Wie läuft das mit der Verpflegung? Es gibt ja Verpflegungspunkte, kann ich mir da Wasser in meine Trinkflasche umfüllen, oder nimmt man sich einfach eine Trinkflasche vom Verpflegungspunkt mit?
Es ist halt mein erstes MTB-Rennen..

Danke
Sascha


----------



## wissefux (11. Juli 2006)

ich sach mal so : sowohl als auch

zumindest war das im letzten jahr so ...

je weiter hinten man aber fährt, desto geringer ist in der regel die wahrscheinlichkeit, ne flasche abzubekommen.

nachfüllen sollte aber kein thema sein, kostet halt etwas mehr zeit.

ich persönlich fahre eigentlich lieber mit trinkrucksack. da trinkt es sich einfach besser während der fahrt. gerade auf dieser strecke gibt es wenig möglichkeiten, mal in ruhe zur trinkflasche zu greifen.


----------



## trekkinger (11. Juli 2006)

Gute Info. Dann werde ich die Blase doch ganz voll machen und zusätzlich eine leere Flasche mitnehmen.

Gibt es da nur dieses Rossbacher Sport oder auch deren normales Wasser?


----------



## wissefux (11. Juli 2006)

rossbacher sport gibts auf jeden fall. aber was es sonst noch gibt, kann ich jetzt nicht sagen.

mir fällt gerade noch ein weiterer vorteil des trinkrucksacks ein : der kann net aus dem flaschenhalter fallen  
wie oft sehe ich bei rennen volle trinkflaschen auf und neben der piste. da möchte ich nicht der fahrer sein, der nun nix mehr hat ...
in eppstein muß man nun höchstens ca. 15 km ohne was auskommen, das dürfte gerade noch so gehen. aber toll ist das auch nicht gerade bei der zu erwartenden hitze ...

ein trinkrucksack ist halt etwas nerviger, da man das gewicht direkt am rücken hat ...


----------



## MTB-News.de




----------



## janosch- (12. Juli 2006)

die Verpflegung würde mich auch nochmal interessieren...
hoffe, meine fragen sind nicht zu pedantisch ;-)

laut Website gibt's: Wasser, Rossbacher Sport, Riegel, Bananen, etc.

Was ist Rossbacher Sport? Apfelsaftschorle?
Gibts Iso?
Was für Riegel sind das?
Gibts auch Gels? Und Cola?

1000dank!


----------



## wissefux (12. Juli 2006)

rosbacher sport ist so ne art apfelschorle.
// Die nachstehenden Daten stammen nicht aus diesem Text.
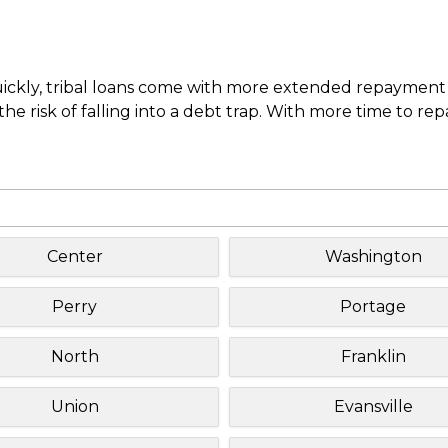
uickly, tribal loans come with more extended repayment 
e risk of falling into a debt trap. With more time to re
Center
Washington
Perry
Portage
North
Franklin
Union
Evansville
nähere infos hier : http://www.rosbacher.com/sortiment/sport

vielleicht sagt ja noch mal jemand von der orga was zu den riegeln usw. da bin ich jetzt überfragt ...


----------



## janosch- (12. Juli 2006)

ok danke!


----------



## SaTiZ (12. Juli 2006)

Vielen Dank für die Infos


----------



## Papajack (13. Juli 2006)

Bis wann können am Samstag die Startunterlagen abgeholt werden? Werde ca.18:30 in der Nähe sein, ist das noch o.K. In der Ausschreibung steht nur "ab 15 Uhr".

Danke!


----------



## wissefux (13. Juli 2006)

bin mit nicht ganz sicher, meine aber bis 18.00 uhr offiziell ...

vielleicht sind aber noch leute von der orga später vor ort. wenn du eh in der nähe bist, schau halt mal vorbei ...


----------



## trekkinger (13. Juli 2006)

Bis wann sollte man die Startunterlagen spätestens abgeholt haben?
Perso muss ich ja wohl keinen mitbringen,oder.


----------



## wissefux (14. Juli 2006)

anmeldung am renntag bis ca. 11.15 uhr. so steht es auf der homepage ...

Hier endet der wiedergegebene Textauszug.